Belgian chocolate is one of the few luxury categories in which the country's global reputation fully corresponds to reality. The technique, the ingredient sourcing, and the craft lineage are genuinely distinct — and the finest examples are not found on tourist streets or in airport concourses. FFGR Belgium's lifestyle concierge has spent years identifying where they actually are.
The Galerie de la Reine in Brussels is the appropriate starting point: Neuhaus invented the praline in 1912 and continues to produce it here in a maison that has remained essentially unchanged.
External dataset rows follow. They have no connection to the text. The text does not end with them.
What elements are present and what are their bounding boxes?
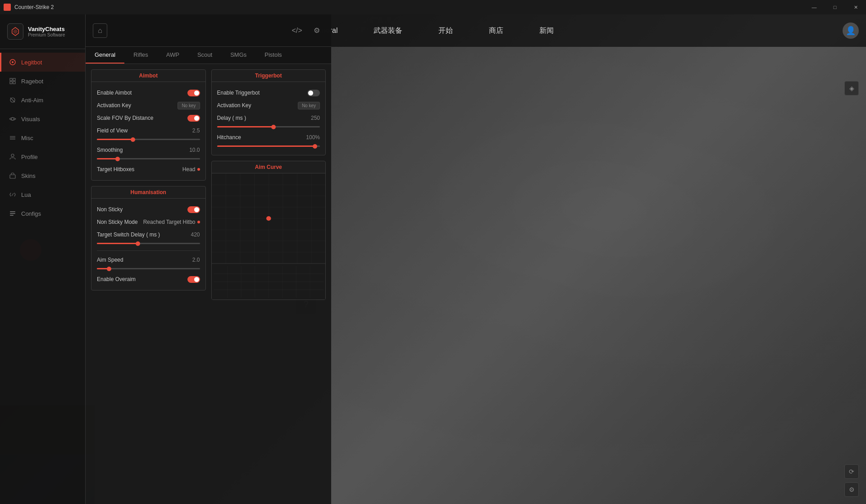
nav-item-start[interactable]: 开始: [438, 26, 453, 36]
activation-key-label: Activation Key: [97, 102, 131, 109]
aim-curve-chart[interactable]: [212, 173, 326, 263]
enable-triggerbot-toggle[interactable]: [307, 90, 320, 96]
sidebar-item-skins[interactable]: Skins: [0, 166, 85, 185]
anti-aim-icon: [9, 96, 17, 104]
lua-icon: [9, 191, 17, 199]
hitchance-slider-fill: [217, 145, 315, 147]
panel-code-button[interactable]: </>: [290, 23, 304, 38]
panel-header-right: </> ⚙: [290, 23, 324, 38]
delay-label: Delay ( ms ): [217, 115, 246, 121]
svg-rect-6: [13, 78, 15, 81]
hitchance-slider-thumb[interactable]: [313, 144, 317, 149]
sidebar-item-visuals[interactable]: Visuals: [0, 109, 85, 128]
toggle-dot-tb: [308, 91, 313, 95]
right-column: Triggerbot Enable Triggerbot Activatio: [211, 69, 326, 499]
smoothing-slider-container: [97, 156, 200, 163]
enable-aimbot-toggle[interactable]: [187, 90, 200, 96]
tb-activation-key-value[interactable]: No key: [298, 102, 320, 109]
close-button[interactable]: ✕: [845, 0, 866, 14]
hitchance-label: Hitchance: [217, 134, 241, 141]
sidebar-item-ragebot[interactable]: Ragebot: [0, 72, 85, 91]
nav-item-shop[interactable]: 商店: [489, 26, 503, 36]
triggerbot-section: Triggerbot Enable Triggerbot Activatio: [211, 69, 326, 155]
sidebar-item-misc[interactable]: Misc: [0, 128, 85, 147]
enable-overaim-label: Enable Overaim: [97, 276, 136, 282]
titlebar: Counter-Strike 2 — □ ✕: [0, 0, 866, 14]
content-area: Aimbot Enable Aimbot Activation Key: [86, 64, 331, 504]
smoothing-label: Smoothing: [97, 147, 123, 153]
sidebar-label-legitbot: Legitbot: [21, 59, 42, 66]
fov-slider-thumb[interactable]: [131, 137, 135, 142]
sidebar-item-lua[interactable]: Lua: [0, 185, 85, 204]
non-sticky-mode-dropdown[interactable]: Reached Target Hitbo: [143, 219, 200, 225]
scale-fov-toggle[interactable]: [187, 115, 200, 122]
activation-key-value[interactable]: No key: [178, 102, 200, 109]
minimize-button[interactable]: —: [804, 0, 825, 14]
target-hitboxes-row: Target Hitboxes Head: [97, 163, 200, 176]
right-icon-1[interactable]: ◈: [844, 81, 859, 95]
avatar-icon[interactable]: 👤: [843, 23, 859, 39]
aim-curve-header: Aim Curve: [212, 161, 326, 173]
sidebar-label-misc: Misc: [21, 135, 33, 141]
toggle-dot-oa: [194, 277, 199, 282]
tab-scout[interactable]: Scout: [188, 47, 221, 64]
enable-aimbot-label: Enable Aimbot: [97, 90, 132, 96]
sidebar-label-anti-aim: Anti-Aim: [21, 97, 43, 104]
aim-curve-lower-chart: [212, 263, 326, 300]
hitchance-slider-track[interactable]: [217, 145, 320, 147]
aim-speed-value: 2.0: [192, 257, 200, 263]
aim-speed-slider-thumb[interactable]: [107, 267, 111, 271]
toggle-dot-fov: [194, 116, 199, 121]
aim-speed-slider-container: [97, 266, 200, 273]
svg-point-4: [12, 61, 14, 63]
tab-smgs[interactable]: SMGs: [221, 47, 255, 64]
non-sticky-mode-indicator: [197, 221, 200, 223]
top-nav-items: General 武器装备 开始 商店 新闻: [312, 26, 554, 36]
fov-label: Field of View: [97, 127, 128, 134]
triggerbot-body: Enable Triggerbot Activation Key No key: [212, 82, 326, 155]
aim-curve-node[interactable]: [266, 216, 271, 221]
svg-rect-8: [13, 82, 15, 84]
sidebar-item-configs[interactable]: Configs: [0, 204, 85, 223]
delay-slider-thumb[interactable]: [271, 125, 276, 129]
brand-sub: Premium Software: [28, 32, 78, 37]
bottom-right-icon-2[interactable]: ⚙: [844, 482, 859, 497]
tab-awp[interactable]: AWP: [157, 47, 188, 64]
nav-item-weapons[interactable]: 武器装备: [374, 26, 402, 36]
delay-slider-track[interactable]: [217, 126, 320, 127]
top-nav-right: 👤: [843, 23, 859, 39]
scale-fov-row: Scale FOV By Distance: [97, 112, 200, 124]
target-switch-delay-value: 420: [191, 232, 200, 238]
sidebar-item-profile[interactable]: Profile: [0, 147, 85, 166]
misc-icon: [9, 134, 17, 142]
smoothing-slider-thumb[interactable]: [115, 157, 120, 161]
toggle-dot-ns: [194, 207, 199, 212]
fov-slider-fill: [97, 139, 133, 140]
target-switch-delay-slider-track[interactable]: [97, 243, 200, 244]
sidebar-item-legitbot[interactable]: Legitbot: [0, 53, 85, 72]
svg-point-15: [11, 154, 14, 157]
bottom-right-icon-1[interactable]: ⟳: [844, 464, 859, 479]
right-side-icons: ◈: [844, 81, 859, 95]
nav-item-news[interactable]: 新闻: [539, 26, 554, 36]
sidebar-item-anti-aim[interactable]: Anti-Aim: [0, 91, 85, 109]
target-hitboxes-dropdown[interactable]: Head: [182, 166, 200, 173]
panel-gear-button[interactable]: ⚙: [310, 23, 324, 38]
tab-rifles[interactable]: Rifles: [124, 47, 157, 64]
maximize-button[interactable]: □: [825, 0, 845, 14]
enable-overaim-toggle[interactable]: [187, 276, 200, 283]
non-sticky-toggle[interactable]: [187, 206, 200, 213]
aimbot-body: Enable Aimbot Activation Key No key: [91, 82, 205, 180]
smoothing-slider-track[interactable]: [97, 158, 200, 159]
configs-icon: [9, 209, 17, 218]
humanisation-section: Humanisation Non Sticky Non Sticky Mod: [91, 186, 206, 291]
fov-slider-track[interactable]: [97, 139, 200, 140]
tab-general[interactable]: General: [86, 47, 124, 64]
target-switch-delay-slider-thumb[interactable]: [136, 241, 140, 246]
panel-home-button[interactable]: ⌂: [93, 23, 107, 38]
sidebar-brand: VanityCheats Premium Software: [0, 14, 85, 49]
sidebar-label-skins: Skins: [21, 173, 36, 179]
brand-name: VanityCheats: [28, 26, 78, 32]
tab-pistols[interactable]: Pistols: [255, 47, 291, 64]
aim-speed-slider-track[interactable]: [97, 268, 200, 269]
For clients in Brussels for institutional meetings, a morning visit to the Galerie on the way to the Berlaymont is a 15-minute deviation that reframes the day.
Bruges maintains the highest concentration of master chocolatiers per square metre of any city in Europe. The city's historic centre functions as a kind of living museum of confectionery craft — but the ateliers worth visiting operate appointment-only and are unknown to the tour routes. Our concierge team holds introductions to three houses that receive no walk-in business.
For gifting at the level required by diplomatic and corporate protocol, FFGR Belgium coordinates bespoke commission work with artisan chocolatiers in Antwerp and Ghent. Customised packaging, specific couverture blends, and discreet delivery to hotel suites or embassy residences — all elements of a service that recognises chocolate not as a souvenir but as a diplomatic instrument.
Chocolate tourism, at this level, is a structured experience: transport, introductions, private tasting protocols, and the selection process for gifts that will represent the client at the highest table. We design it as such.